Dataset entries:
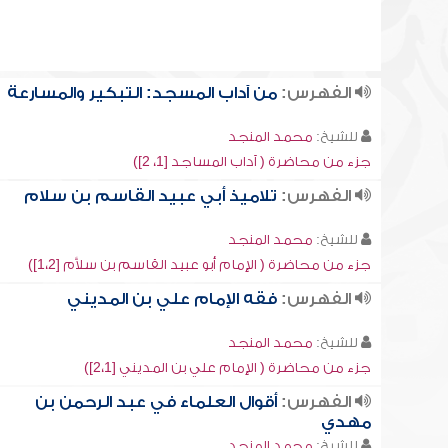
الفهرس:
من آداب المسجد: التبكير والمسارعة
للشيخ:
محمد المنجد
جزء من محاضرة ( آداب المساجد [1، 2])
الفهرس:
تلاميذ أبي عبيد القاسم بن سلام
للشيخ:
محمد المنجد
جزء من محاضرة ( الإمام أبو عبيد القاسم بن سلاَّم [1،2])
الفهرس:
فقه الإمام علي بن المديني
للشيخ:
محمد المنجد
جزء من محاضرة ( الإمام علي بن المديني [2،1])
الفهرس:
أقوال العلماء في عبد الرحمن بن
مهدي
للشيخ:
محمد المنجد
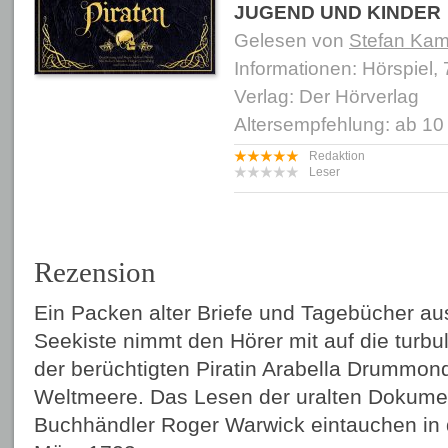
JUGEND UND KINDER
Gelesen von
Stefan Kam
Informationen: Hörspiel,
Verlag: Der Hörverlag
Altersempfehlung: ab 10
Redaktion
Leser
Rezension
Ein Packen alter Briefe und Tagebücher au
Seekiste nimmt den Hörer mit auf die turbu
der berüchtigten Piratin Arabella Drummond
Weltmeere. Das Lesen der uralten Dokumen
Buchhändler Roger Warwick eintauchen in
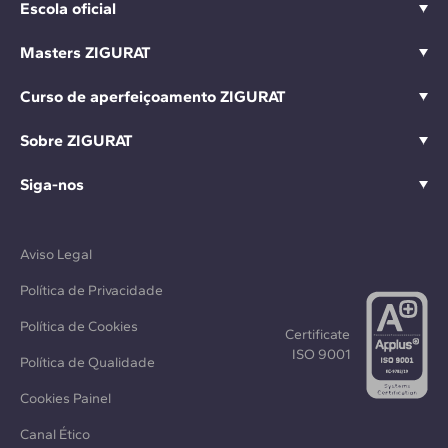
Escola oficial
Masters ZIGURAT
Curso de aperfeiçoamento ZIGURAT
Sobre ZIGURAT
Siga-nos
Aviso Legal
Política de Privacidade
Política de Cookies
Certificate
ISO 9001
Política de Qualidade
Cookies Painel
Canal Ético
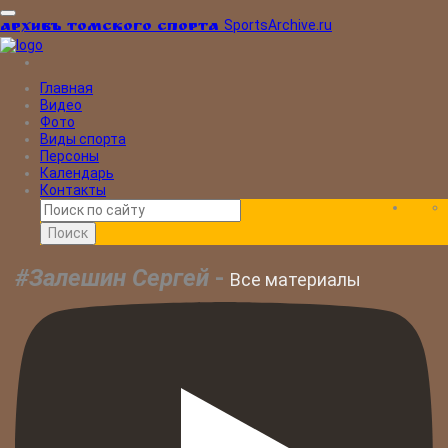
SportsArchive.ru
Архивъ томского спорта
Главная
Видео
Фото
Виды спорта
Персоны
Календарь
Контакты
Поиск
#Залешин Сергей
-
Все материалы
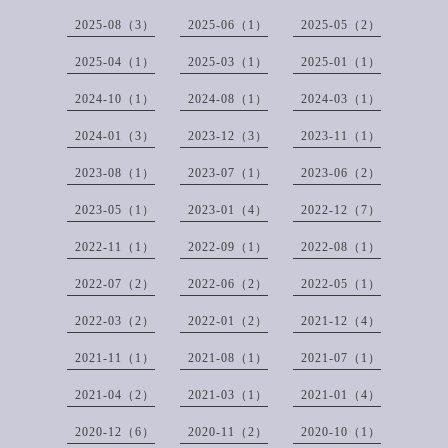
2025-08（3）
2025-06（1）
2025-05（2）
2025-04（1）
2025-03（1）
2025-01（1）
2024-10（1）
2024-08（1）
2024-03（1）
2024-01（3）
2023-12（3）
2023-11（1）
2023-08（1）
2023-07（1）
2023-06（2）
2023-05（1）
2023-01（4）
2022-12（7）
2022-11（1）
2022-09（1）
2022-08（1）
2022-07（2）
2022-06（2）
2022-05（1）
2022-03（2）
2022-01（2）
2021-12（4）
2021-11（1）
2021-08（1）
2021-07（1）
2021-04（2）
2021-03（1）
2021-01（4）
2020-12（6）
2020-11（2）
2020-10（1）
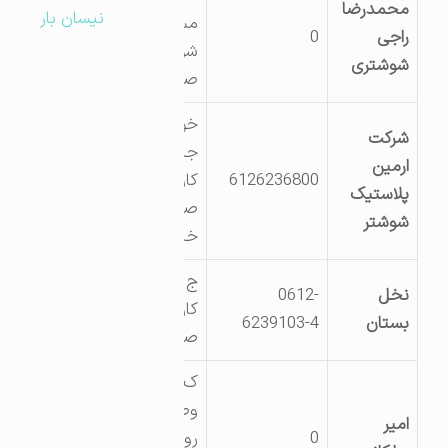
محمدرضا
نیسان بار
مسجدسلیمان
راجی
0
شوشتر شهرک
شوشتری
صنعتی شهرداری
خوزستان ـ شوشتر ـ
شرکت
جاده کشت وصنعت
ارمین
6126236800
کارون ـ شهرک
پلاستیک
صنعتی شماره 1 ـ
شوشتر
خیابان صنعت 10
ج کشت وصنعت
نخل
0612-
کارنون شهرک
بستان
6239103-4
صنعتی شماره1
ک4 ج کشت
وصنعت کارون
امیر
0
روبروی دانشکده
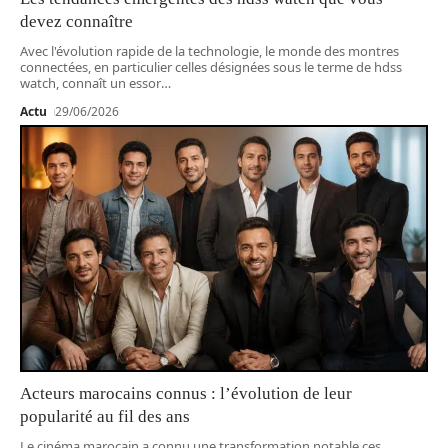
devez connaître
Avec l'évolution rapide de la technologie, le monde des montres
connectées, en particulier celles désignées sous le terme de hdss
watch, connaît un essor
…
Actu
29/06/2026
Acteurs marocains connus : l’évolution de leur
popularité au fil des ans
Le cinéma marocain a connu une transformation notable ces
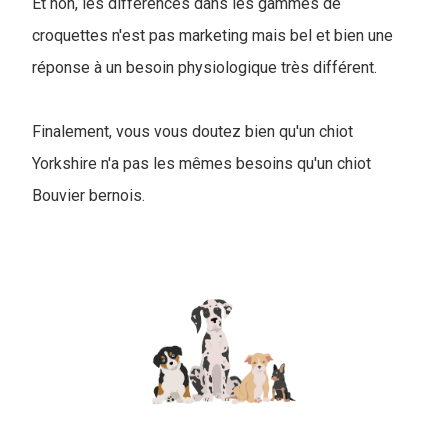
Et non, les différences dans les gammes de
croquettes n'est pas marketing mais bel et bien une
réponse à un besoin physiologique très différent.
Finalement, vous vous doutez bien qu'un chiot
Yorkshire n'a pas les mêmes besoins qu'un chiot
Bouvier bernois.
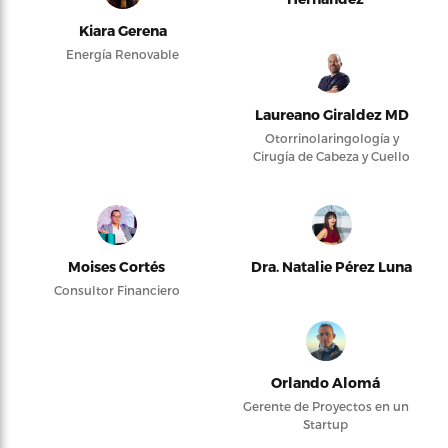
Kiara Gerena
Energía Renovable
Laureano Giraldez MD
Otorrinolaringología y
Cirugía de Cabeza y Cuello
Moises Cortés
Dra. Natalie Pérez Luna
Consultor Financiero
Orlando Alomá
Gerente de Proyectos en un
Startup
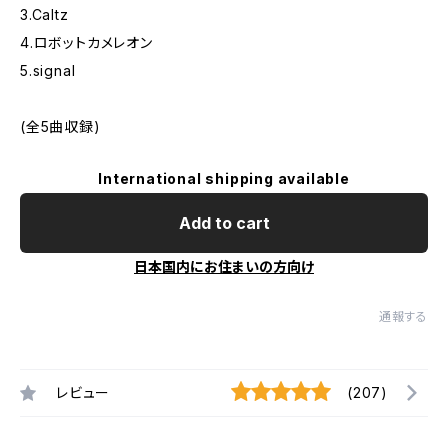
3.Caltz
4.ロボットカメレオン
5.signal
(全5曲収録)
International shipping available
Add to cart
日本国内にお住まいの方向け
通報する
レビュー
(207)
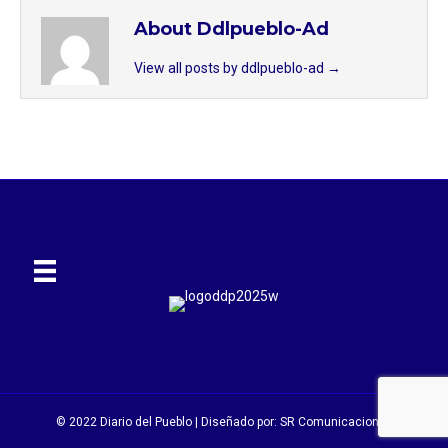
About Ddlpueblo-Ad
View all posts by ddlpueblo-ad
→
© 2022 Diario del Pueblo | Diseñado por:
SR Comunicaciones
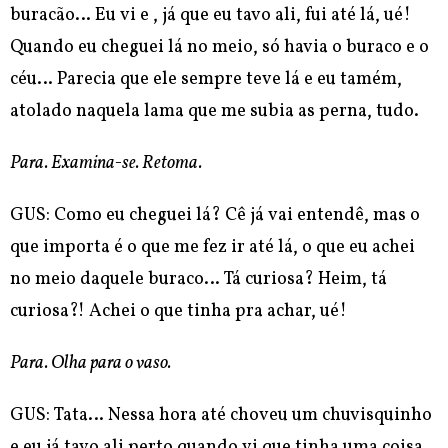
buracão… Eu vi e , já que eu tavo ali, fui até lá, ué!
Quando eu cheguei lá no meio, só havia o buraco e o
céu… Parecia que ele sempre teve lá e eu tamém,
atolado naquela lama que me subia as perna, tudo.
Para. Examina-se. Retoma.
GUS: Como eu cheguei lá? Cê já vai entendê, mas o
que importa é o que me fez ir até lá, o que eu achei
no meio daquele buraco… Tá curiosa? Heim, tá
curiosa?! Achei o que tinha pra achar, ué!
Para. Olha para o vaso.
GUS: Tata… Nessa hora até choveu um chuvisquinho
e eu já tavo ali perto quando vi que tinha uma coisa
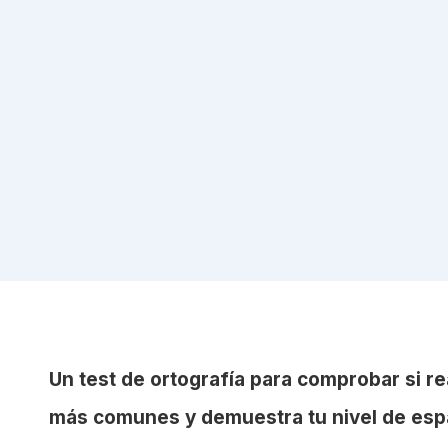
Un test de ortografía para comprobar si re
más comunes y demuestra tu nivel de esp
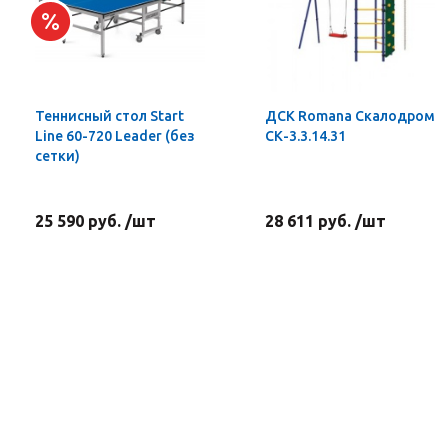
Теннисный стол Start
ДСК Romana Скалодром
Line 60-720 Leader (без
СК-3.3.14.31
сетки)
25 590 руб. /шт
28 611 руб. /шт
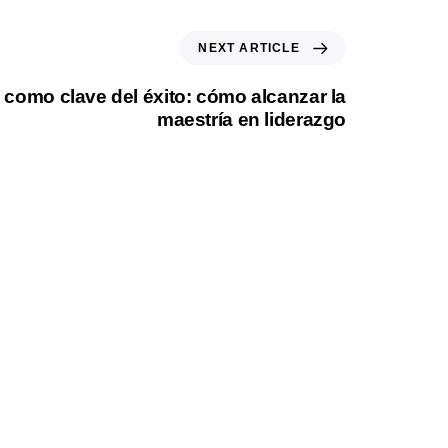
NEXT ARTICLE
 como clave del éxito: cómo alcanzar la
maestría en liderazgo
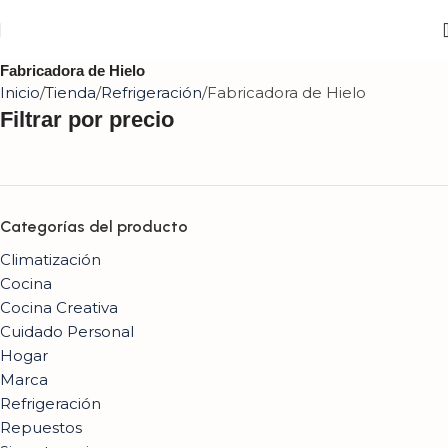
Fabricadora de Hielo
Inicio
Tienda
Refrigeración
Fabricadora de Hielo
Filtrar por precio
Categorías del producto
Climatización
Cocina
Cocina Creativa
Cuidado Personal
Hogar
Marca
Refrigeración
Repuestos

YOUR ASSIGNMENT
Where an entry holds a picture, leave the picture out and output the rest exactly.

SOLUTION
الفهرس:
من آداب المسجد: التبكير والمسارعة
للشيخ:
محمد المنجد
جزء من محاضرة ( آداب المساجد [1، 2])
الفهرس:
تلاميذ أبي عبيد القاسم بن سلام
للشيخ:
محمد المنجد
جزء من محاضرة ( الإمام أبو عبيد القاسم بن سلاَّم [1،2])
الفهرس:
فقه الإمام علي بن المديني
للشيخ:
محمد المنجد
جزء من محاضرة ( الإمام علي بن المديني [2،1])
الفهرس:
أقوال العلماء في عبد الرحمن بن
مهدي
للشيخ:
محمد المنجد
JUGEND UND KINDER
Gelesen von
Stefan Kam
Informationen: Hörspiel,
Verlag: Der Hörverlag
Altersempfehlung: ab 10
Redaktion
Leser
Rezension
Ein Packen alter Briefe und Tagebücher au
Seekiste nimmt den Hörer mit auf die turbu
der berüchtigten Piratin Arabella Drummond
Weltmeere. Das Lesen der uralten Dokumen
Buchhändler Roger Warwick eintauchen in
Escola oficial
Masters ZIGURAT
Curso de aperfeiçoamento ZIGURAT
Sobre ZIGURAT
Siga-nos
Aviso Legal
Política de Privacidade
Política de Cookies
Certificate
ISO 9001
Política de Qualidade
Cookies Painel
Canal Ético
SportsArchive.ru
Архивъ томского спорта
Главная
Видео
Фото
Виды спорта
Персоны
Календарь
Контакты
Поиск
#Залешин Сергей
-
Все материалы
2025-08（3）
2025-06（1）
2025-05（2）
2025-04（1）
2025-03（1）
2025-01（1）
2024-10（1）
2024-08（1）
2024-03（1）
2024-01（3）
2023-12（3）
2023-11（1）
2023-08（1）
2023-07（1）
2023-06（2）
2023-05（1）
2023-01（4）
2022-12（7）
2022-11（1）
2022-09（1）
2022-08（1）
2022-07（2）
2022-06（2）
2022-05（1）
2022-03（2）
2022-01（2）
2021-12（4）
2021-11（1）
2021-08（1）
2021-07（1）
2021-04（2）
2021-03（1）
2021-01（4）
2020-12（6）
2020-11（2）
2020-10（1）
محمدرضا
نیسان بار
مسجدسلیمان
راجی
0
شوشتر شهرک
شوشتری
صنعتی شهرداری
خوزستان ـ شوشتر ـ
شرکت
جاده کشت وصنعت
ارمین
6126236800
کارون ـ شهرک
پلاستیک
صنعتی شماره 1 ـ
شوشتر
خیابان صنعت 10
ج کشت وصنعت
نخل
0612-
کارنون شهرک
بستان
6239103-4
صنعتی شماره1
ک4 ج کشت
وصنعت کارون
امیر
0
روبروی دانشکده
devez connaître
Avec l'évolution rapide de la technologie, le monde des montres
connectées, en particulier celles désignées sous le terme de hdss
watch, connaît un essor
…
Actu
29/06/2026
Acteurs marocains connus : l’évolution de leur
popularité au fil des ans
Le cinéma marocain a connu une transformation notable ces
Et non, les différences dans les gammes de
croquettes n'est pas marketing mais bel et bien une
réponse à un besoin physiologique très différent.
Finalement, vous vous doutez bien qu'un chiot
Yorkshire n'a pas les mêmes besoins qu'un chiot
Bouvier bernois.
Kiara Gerena
Energía Renovable
Laureano Giraldez MD
Otorrinolaringología y
Cirugía de Cabeza y Cuello
Moises Cortés
Dra. Natalie Pérez Luna
Consultor Financiero
Orlando Alomá
Gerente de Proyectos en un
Startup
3.Caltz
4.ロボットカメレオン
5.signal
(全5曲収録)
International shipping available
Add to cart
日本国内にお住まいの方向け
通報する
レビュー
(207)
About Ddlpueblo-Ad
View all posts by ddlpueblo-ad
→
© 2022 Diario del Pueblo | Diseñado por:
SR Comunicaciones
buracão… Eu vi e , já que eu tavo ali, fui até lá, ué!
Quando eu cheguei lá no meio, só havia o buraco e o
céu… Parecia que ele sempre teve lá e eu tamém,
atolado naquela lama que me subia as perna, tudo.
Para. Examina-se. Retoma.
GUS: Como eu cheguei lá? Cê já vai entendê, mas o
que importa é o que me fez ir até lá, o que eu achei
no meio daquele buraco… Tá curiosa? Heim, tá
curiosa?! Achei o que tinha pra achar, ué!
Para. Olha para o vaso.
GUS: Tata… Nessa hora até choveu um chuvisquinho
e eu já tavo ali perto quando vi que tinha uma coisa
Un test de ortografía para comprobar si re
más comunes y demuestra tu nivel de esp
Теннисный стол Start
ДСК Romana Скалодром
Line 60-720 Leader (без
СК-3.3.14.31
сетки)
25 590 руб. /шт
28 611 руб. /шт
NEXT ARTICLE
 como clave del éxito: cómo alcanzar la
maestría en liderazgo
Fabricadora de Hielo
Inicio
Tienda
Refrigeración
Fabricadora de Hielo
Filtrar por precio
Categorías del producto
Climatización
Cocina
Cocina Creativa
Cuidado Personal
Hogar
Marca
Refrigeración
Repuestos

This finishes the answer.